In the data below, how many lines contain the word "compras"? Answer with the number alone.

(Page images and extracted text)
↓
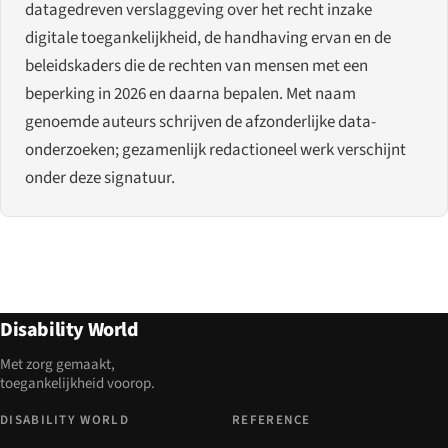
datagedreven verslaggeving over het recht inzake
digitale toegankelijkheid, de handhaving ervan en de
beleidskaders die de rechten van mensen met een
beperking in 2026 en daarna bepalen. Met naam
genoemde auteurs schrijven de afzonderlijke data-
onderzoeken; gezamenlijk redactioneel werk verschijnt
onder deze signatuur.
Disability World
Met zorg gemaakt,
toegankelijkheid voorop.
DISABILITY WORLD
REFERENCE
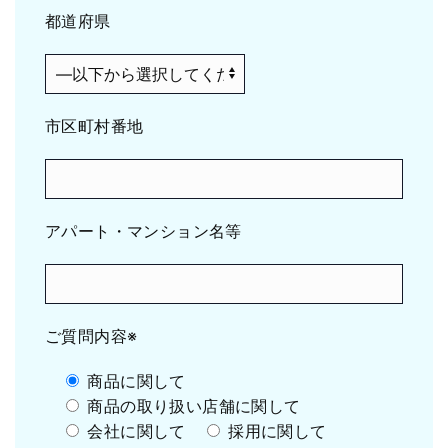
都道府県
市区町村番地
アパート・マンション名等
ご質問内容
※
商品に関して
商品の取り扱い店舗に関して
会社に関して
採用に関して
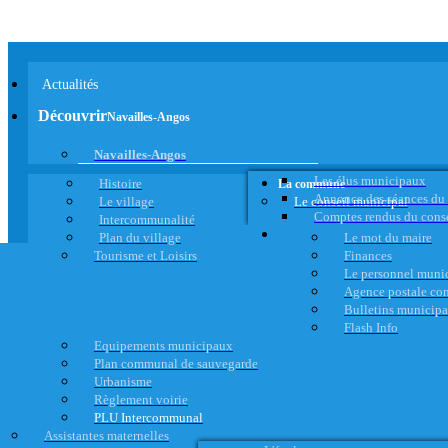
Actualités
Découvrir
Navailles-Angos
Navailles-Angos
Les élus municipaux
Histoire
La commune
Annonce des séances du
Le village
Le conseil municipal
Comptes rendus du cons
Intercommunalité
Plan du village
Le mot du maire
Tourisme et Loisirs
Finances
Le personnel muni
Agence postale c
Bulletins municip
Flash Info
Equipements municipaux
Plan communal de sauvegarde
Urbanisme
Règlement voirie
PLU Intercommunal
Assistantes maternelles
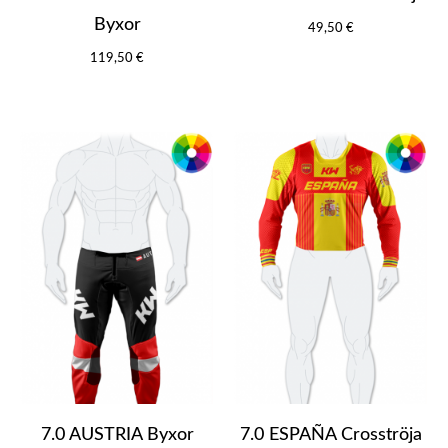
Byxor
49,50 €
119,50 €
7.0 AUSTRIA Byxor
7.0 ESPAÑA Crosströja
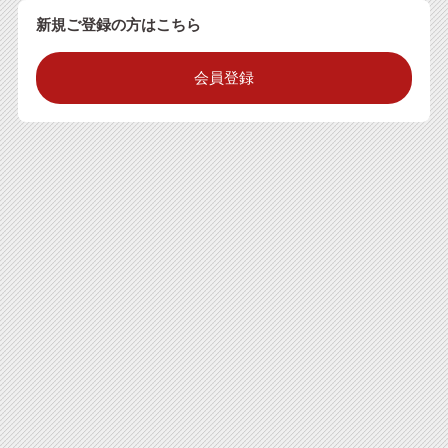
新規ご登録の方はこちら
会員登録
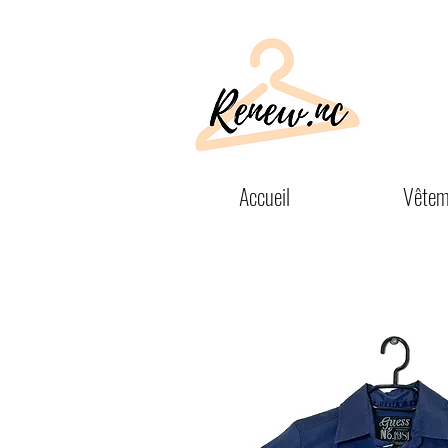
Accueil
Vêtem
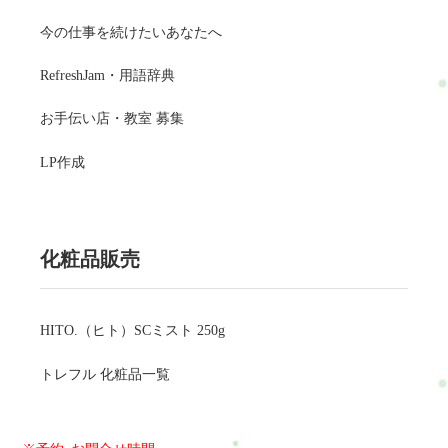
今の仕事を続けたいあなたへ
RefreshJam・用語辞典
お手伝い店・教室 募集
LP作成
化粧品販売
HITO.（ヒト）SCミスト 250g
トレフル 化粧品一覧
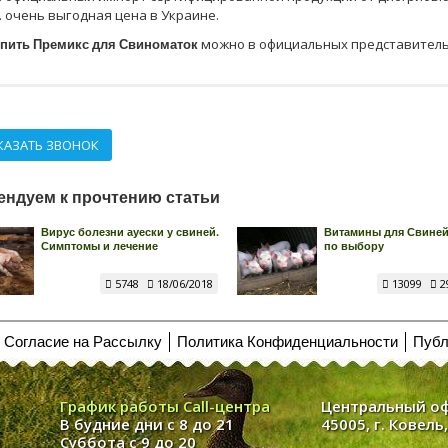
очень выгодная цена в Украине.
пить Премикс для Свиноматок
можно в официальных представитель
КАЗАТЬ ЗВОНОК
ендуем к прочтению статьи
Вирус болезни ауески у свиней.
Витамины для Свиней
Симптомы и лечение
по выбору
5748
18/06/2018
13099
2
Согласие на Рассылку
Политика Конфиденциальности
Публ
График работы Call-центра
Центральный о
В будние дни с 8 до 21
45005, г. Ковель
Суббота с 9 до 20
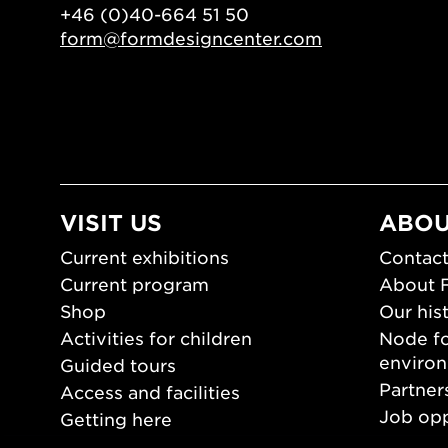
+46 (0)40-664 51 50
form@formdesigncenter.com
VISIT US
ABOU
Current exhibitions
Contact
Current program
About 
Shop
Our his
Activities for children
Node fo
enviro
Guided tours
Partner
Access and facilities
Job opp
Getting here
Press 
Opening hours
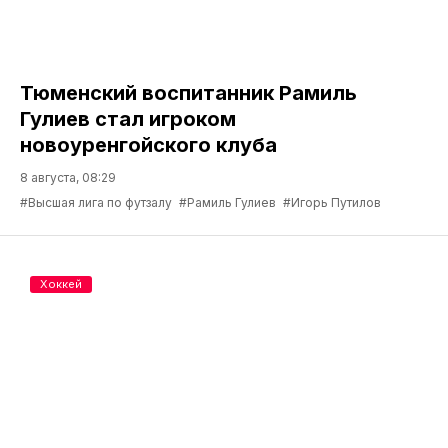
Тюменский воспитанник Рамиль
Гулиев стал игроком
новоуренгойского клуба
8 августа, 08:29
#Высшая лига по футзалу
#Рамиль Гулиев
#Игорь Путилов
Хоккей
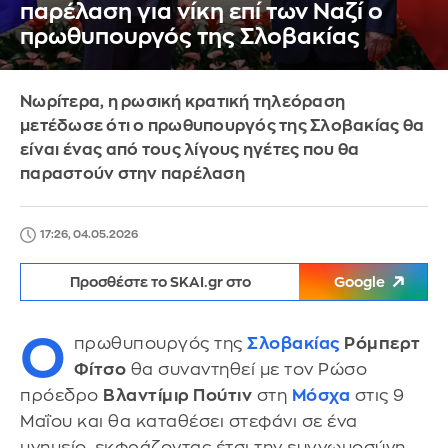
παρέλαση για νίκη επί των Ναζί ο
πρωθυπουργός της Σλοβακίας
Νωρίτερα, η ρωσική κρατική τηλεόραση
μετέδωσε ότι ο πρωθυπουργός της Σλοβακίας θα
είναι ένας από τους λίγους ηγέτες που θα
παραστούν στην παρέλαση
17:26, 04.05.2026
Προσθέστε το SKAI.gr στο
Google
Ο
πρωθυπουργός της
Σλοβακίας
Ρόμπερτ
Φίτσο
θα συναντηθεί με τον Ρώσο
πρόεδρο
Βλαντίμιρ Πούτιν
στη
Μόσχα
στις 9
Μαΐου και θα καταθέσει στεφάνι σε ένα
μνημείο, εκφράζοντας έτσι την ευγνωμοσύνη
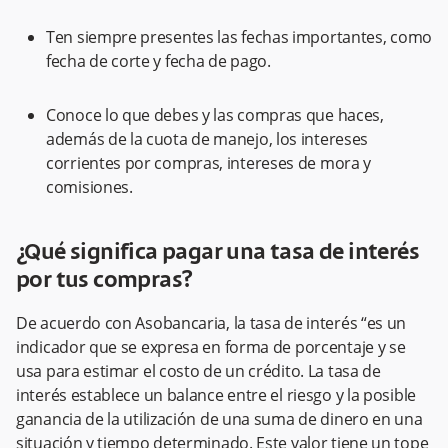
Ten siempre presentes las fechas importantes, como
fecha de corte y fecha de pago.
Conoce lo que debes y las compras que haces,
además de la cuota de manejo, los intereses
corrientes por compras, intereses de mora y
comisiones.
¿Qué significa pagar una tasa de interés
por tus compras?
De acuerdo con Asobancaria, la tasa de interés “es un
indicador que se expresa en forma de porcentaje y se
usa para estimar el costo de un crédito. La tasa de
interés establece un balance entre el riesgo y la posible
ganancia de la utilización de una suma de dinero en una
situación y tiempo determinado. Este valor tiene un tope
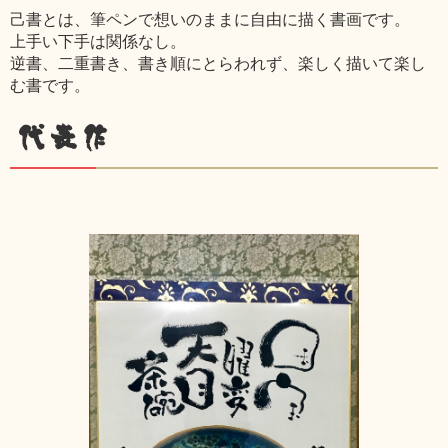
己書とは、筆ペンで想いのままに自由に描く書画です。
上手い下手は関係なし。
逆書、二重書き、書き順にとらわれず、楽しく描いて楽し
む書です。
代表作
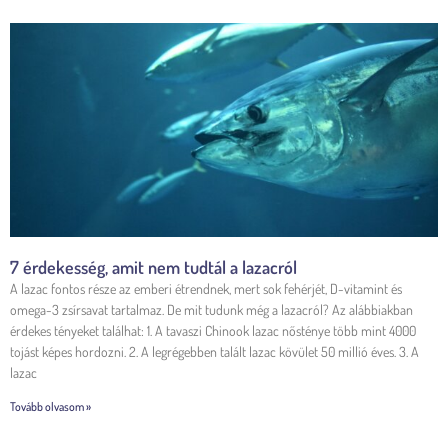
7 érdekesség, amit nem tudtál a lazacról
A lazac fontos része az emberi étrendnek, mert sok fehérjét, D-vitamint és
omega-3 zsírsavat tartalmaz. De mit tudunk még a lazacról? Az alábbiakban
érdekes tényeket találhat: 1. A tavaszi Chinook lazac nősténye több mint 4000
tojást képes hordozni. 2. A legrégebben talált lazac kövület 50 millió éves. 3. A
lazac
Tovább olvasom »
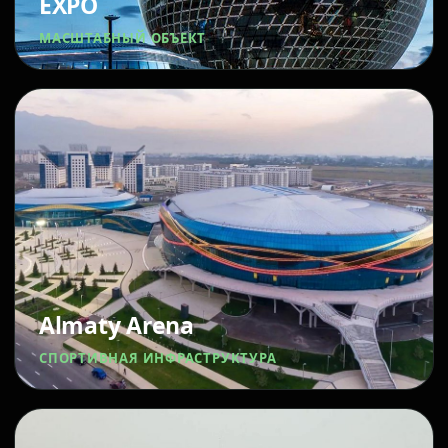
EXPO
МАСШТАБНЫЙ ОБЪЕКТ
Almaty Arena
СПОРТИВНАЯ ИНФРАСТРУКТУРА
↑
(YOUR SOLUTION):
3